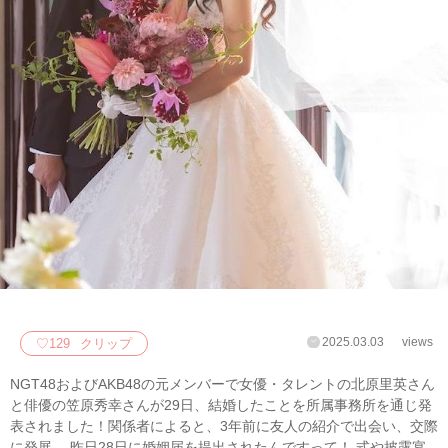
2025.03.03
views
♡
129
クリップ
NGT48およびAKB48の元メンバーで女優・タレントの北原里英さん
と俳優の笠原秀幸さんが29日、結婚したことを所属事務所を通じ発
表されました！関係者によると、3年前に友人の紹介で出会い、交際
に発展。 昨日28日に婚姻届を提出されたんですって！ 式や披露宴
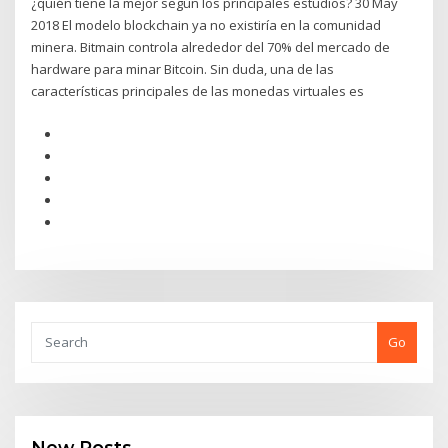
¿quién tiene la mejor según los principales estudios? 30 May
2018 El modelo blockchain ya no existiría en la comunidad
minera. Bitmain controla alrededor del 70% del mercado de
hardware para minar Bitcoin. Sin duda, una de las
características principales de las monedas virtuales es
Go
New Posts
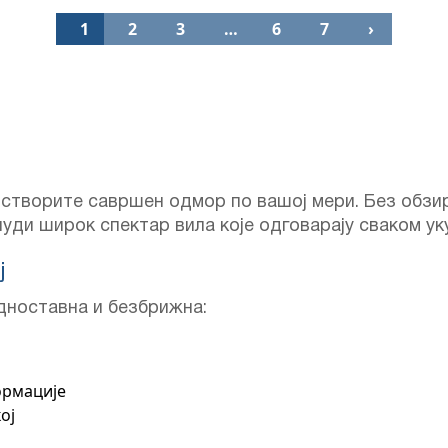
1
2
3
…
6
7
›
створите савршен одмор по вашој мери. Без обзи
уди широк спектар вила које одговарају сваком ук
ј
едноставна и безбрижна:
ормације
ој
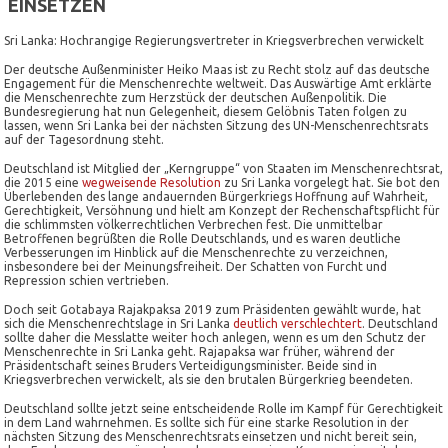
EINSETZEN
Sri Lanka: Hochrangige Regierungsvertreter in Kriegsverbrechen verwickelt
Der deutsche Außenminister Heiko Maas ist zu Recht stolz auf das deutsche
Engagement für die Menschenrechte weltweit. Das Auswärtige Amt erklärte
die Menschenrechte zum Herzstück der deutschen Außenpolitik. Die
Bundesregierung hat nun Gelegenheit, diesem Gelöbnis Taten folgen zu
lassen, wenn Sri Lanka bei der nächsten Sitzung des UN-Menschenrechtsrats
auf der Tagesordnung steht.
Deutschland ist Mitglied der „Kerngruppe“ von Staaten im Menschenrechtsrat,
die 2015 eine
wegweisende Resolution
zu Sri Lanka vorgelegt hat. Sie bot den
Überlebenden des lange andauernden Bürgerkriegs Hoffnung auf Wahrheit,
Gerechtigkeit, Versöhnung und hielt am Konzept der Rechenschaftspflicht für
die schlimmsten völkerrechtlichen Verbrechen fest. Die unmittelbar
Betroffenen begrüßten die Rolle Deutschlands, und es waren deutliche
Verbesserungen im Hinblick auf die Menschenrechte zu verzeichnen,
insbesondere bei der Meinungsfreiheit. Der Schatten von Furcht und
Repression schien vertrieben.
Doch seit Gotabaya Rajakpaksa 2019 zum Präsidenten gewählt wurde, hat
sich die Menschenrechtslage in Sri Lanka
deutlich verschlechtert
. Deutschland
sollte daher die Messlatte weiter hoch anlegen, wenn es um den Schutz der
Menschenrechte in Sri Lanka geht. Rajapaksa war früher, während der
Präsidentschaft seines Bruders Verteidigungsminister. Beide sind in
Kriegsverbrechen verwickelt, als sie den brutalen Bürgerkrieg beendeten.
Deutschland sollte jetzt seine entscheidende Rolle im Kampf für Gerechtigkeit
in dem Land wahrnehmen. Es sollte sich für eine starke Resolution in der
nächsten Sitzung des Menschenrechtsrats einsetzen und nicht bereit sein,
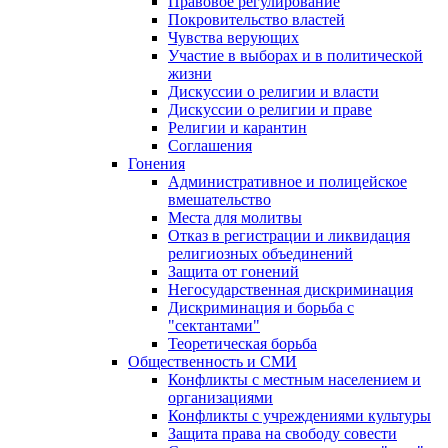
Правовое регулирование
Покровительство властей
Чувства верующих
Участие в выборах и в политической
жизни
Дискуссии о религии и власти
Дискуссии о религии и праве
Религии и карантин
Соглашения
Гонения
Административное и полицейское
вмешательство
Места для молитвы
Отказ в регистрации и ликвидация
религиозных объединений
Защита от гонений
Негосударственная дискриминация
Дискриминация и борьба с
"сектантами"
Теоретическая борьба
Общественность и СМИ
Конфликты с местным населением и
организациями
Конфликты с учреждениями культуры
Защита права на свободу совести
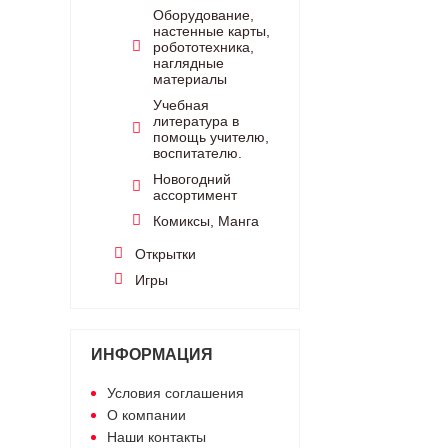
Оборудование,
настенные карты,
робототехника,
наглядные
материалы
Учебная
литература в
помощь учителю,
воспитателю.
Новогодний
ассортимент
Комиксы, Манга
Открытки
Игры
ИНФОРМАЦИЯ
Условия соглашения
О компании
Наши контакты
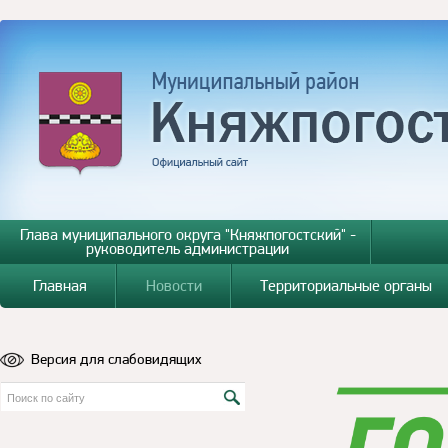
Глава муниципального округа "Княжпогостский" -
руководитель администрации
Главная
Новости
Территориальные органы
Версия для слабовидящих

━━━━

The entries above are to be printed again word for word, with every picture removed.

2025.03.03
views
♡
129
クリップ
NGT48およびAKB48の元メンバーで女優・タレントの北原里英さん
と俳優の笠原秀幸さんが29日、結婚したことを所属事務所を通じ発
表されました！関係者によると、3年前に友人の紹介で出会い、交際
に発展。 昨日28日に婚姻届を提出されたんですって！ 式や披露宴
¿quién tiene la mejor según los principales estudios? 30 May
2018 El modelo blockchain ya no existiría en la comunidad
minera. Bitmain controla alrededor del 70% del mercado de
hardware para minar Bitcoin. Sin duda, una de las
características principales de las monedas virtuales es
Go
New Posts
1
2
3
…
6
7
›
створите савршен одмор по вашој мери. Без обзи
уди широк спектар вила које одговарају сваком ук
ј
едноставна и безбрижна:
ормације
ој
EINSETZEN
Sri Lanka: Hochrangige Regierungsvertreter in Kriegsverbrechen verwickelt
Der deutsche Außenminister Heiko Maas ist zu Recht stolz auf das deutsche
Engagement für die Menschenrechte weltweit. Das Auswärtige Amt erklärte
die Menschenrechte zum Herzstück der deutschen Außenpolitik. Die
Bundesregierung hat nun Gelegenheit, diesem Gelöbnis Taten folgen zu
lassen, wenn Sri Lanka bei der nächsten Sitzung des UN-Menschenrechtsrats
auf der Tagesordnung steht.
Deutschland ist Mitglied der „Kerngruppe“ von Staaten im Menschenrechtsrat,
die 2015 eine
wegweisende Resolution
zu Sri Lanka vorgelegt hat. Sie bot den
Überlebenden des lange andauernden Bürgerkriegs Hoffnung auf Wahrheit,
Gerechtigkeit, Versöhnung und hielt am Konzept der Rechenschaftspflicht für
die schlimmsten völkerrechtlichen Verbrechen fest. Die unmittelbar
Betroffenen begrüßten die Rolle Deutschlands, und es waren deutliche
Verbesserungen im Hinblick auf die Menschenrechte zu verzeichnen,
insbesondere bei der Meinungsfreiheit. Der Schatten von Furcht und
Repression schien vertrieben.
Doch seit Gotabaya Rajakpaksa 2019 zum Präsidenten gewählt wurde, hat
sich die Menschenrechtslage in Sri Lanka
deutlich verschlechtert
. Deutschland
sollte daher die Messlatte weiter hoch anlegen, wenn es um den Schutz der
Menschenrechte in Sri Lanka geht. Rajapaksa war früher, während der
Präsidentschaft seines Bruders Verteidigungsminister. Beide sind in
Kriegsverbrechen verwickelt, als sie den brutalen Bürgerkrieg beendeten.
Deutschland sollte jetzt seine entscheidende Rolle im Kampf für Gerechtigkeit
in dem Land wahrnehmen. Es sollte sich für eine starke Resolution in der
nächsten Sitzung des Menschenrechtsrats einsetzen und nicht bereit sein,
Правовое регулирование
Покровительство властей
Чувства верующих
Участие в выборах и в политической
жизни
Дискуссии о религии и власти
Дискуссии о религии и праве
Религии и карантин
Соглашения
Гонения
Административное и полицейское
вмешательство
Места для молитвы
Отказ в регистрации и ликвидация
религиозных объединений
Защита от гонений
Негосударственная дискриминация
Дискриминация и борьба с
"сектантами"
Теоретическая борьба
Общественность и СМИ
Конфликты с местным населением и
организациями
Конфликты с учреждениями культуры
Защита права на свободу совести
Оборудование,
настенные карты,
робототехника,
наглядные
материалы
Учебная
литература в
помощь учителю,
воспитателю.
Новогодний
ассортимент
Комиксы, Манга
Открытки
Игры
ИНФОРМАЦИЯ
Условия соглашения
О компании
Наши контакты
Глава муниципального округа "Княжпогостский" -
руководитель администрации
Главная
Новости
Территориальные органы
Версия для слабовидящих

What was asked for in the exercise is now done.